I was just watching a CBS Morning News story about a couple that gave birth to a Down Syndrome child. The reporter was thrilled to tell us the couple’s next baby was “completely normal.” That kind of crass inconsideration in the media is the sort of cruel framing of a person by label that then seeps into all of society and permeates a popular cultural mindset against those who are thought to be outside the range of “Normal.”
Has “Average” become the new “Normal” — where the middling height, midline intelligence and the ordinary outlook are christened as “acceptable and necessary” in order to fit in to “Normal” society?
Labeling people in order keep them out of some vague and undefined idea of Normal is a dangerous and hurtful game that ostracizes those among us who most need our considered care and who deserve our unconditional love and acceptance.
There are still those who label the “mentally challenged” as “retarded” or “retards” without realizing they are insulting the person and damaging undeveloped psyches. Some may argue words are not weapons of context and labels do not convey meaning in a vain effort to protest against the political correctness of the euphemism treadmill but they are mistaking their hubris for a false humanity. Here is a quick history of labeling the mentally challenged:
In common usage they are simple forms of abuse. Their now-obsolete use as psychiatric technical definitions is of purely historical interest. There have been some efforts made among mental health professionals to discourage use of these terms, but as long as intelligence is seen to contribute to social and financial success, children will use any term they believe to mean “stupid” as an insult. In addition to the terms below, the abbreviation retard or tard is still used as a generic insult, especially among children and teens.
* Cretin is the oldest and probably comes from an old French word for Christian. The implication was that people with significant intellectual or developmental disabilities were “still human” (or “still Christian”) and deserved to be treated with basic human dignity. This term has not been used in any serious or scientific endeavor since the middle of the 20th century and is now always considered a term of abuse.
* Idiot indicated the greatest degree of intellectual disability, where the mental age is two years or less, and the person cannot guard himself or herself against common physical dangers. The term was gradually replaced by the term profound mental retardation.

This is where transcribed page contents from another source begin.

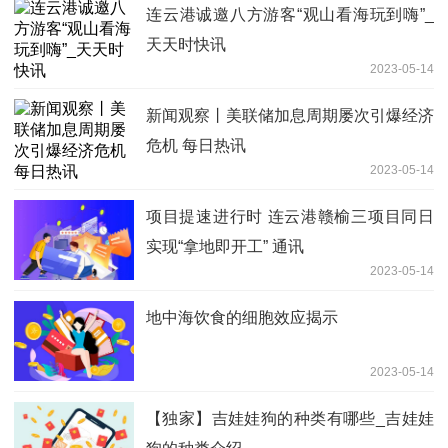
连云港诚邀八方游客“观山看海玩到嗨”_
天天时快讯
2023-05-14
新闻观察丨美联储加息周期屡次引爆经济
危机 每日热讯
2023-05-14
项目提速进行时 连云港赣榆三项目同日
实现“拿地即开工” 通讯
2023-05-14
地中海饮食的细胞效应揭示
2023-05-14
【独家】吉娃娃狗的种类有哪些_吉娃娃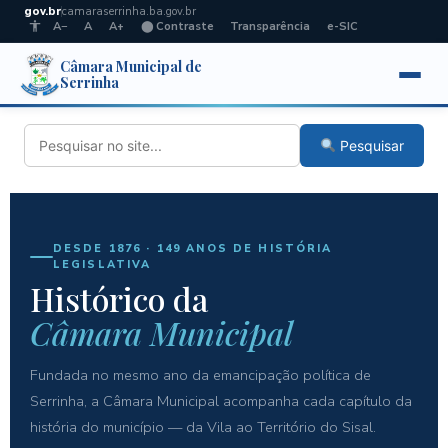
gov.br
camaraserrinha.ba.gov.br
A−
A
A+
⬤ Contraste
Transparência
e-SIC
Câmara Municipal de
Serrinha
Pesquisar
DESDE 1876 · 149 ANOS DE HISTÓRIA
LEGISLATIVA
Histórico da
Câmara Municipal
Fundada no mesmo ano da emancipação política de
Serrinha, a Câmara Municipal acompanha cada capítulo da
história do município — da Vila ao Território do Sisal.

* Imbecile indicated an intellectual disability less extreme than idiocy and not necessarily inherited. It is now usually subdivided into two categories, known as severe mental retardation and moderate mental retardation.
* Moron was defined by the American Association for the Study of the Feeble-minded in 1910, following work by Henry H. Goddard, as the term for an adult with a mental age between eight and twelve; mild mental retardation is now the term for this condition. Alternative definitions of these terms based on IQ were also used.
I am not arguing for the ugly opposite of the negative label from the perceived Normal. Down Syndrome children should not be called “Special” by birthright just because of the genetic makeup of their parents. To condescend to those not deemed “Normal” by making them extraordinary still sets them apart from the rest of us in a over-undulating — but ultimately false — venerable adoration.
That stratification infantilizes and labels them incapable of achieving anything that isn’t given to them. Condemning them on either side of Normal still eschews them from the core of us. The best solution to the Normal conundrum is to just call people: People.
We all have different needs. Some needs are better hidden than the needs of others, but that distinction with a difference should not be used to separate us from each other, or to provide reason for placing one person’s needs above or below another’s based on a misconstrued idea of what it means to be “Normal.”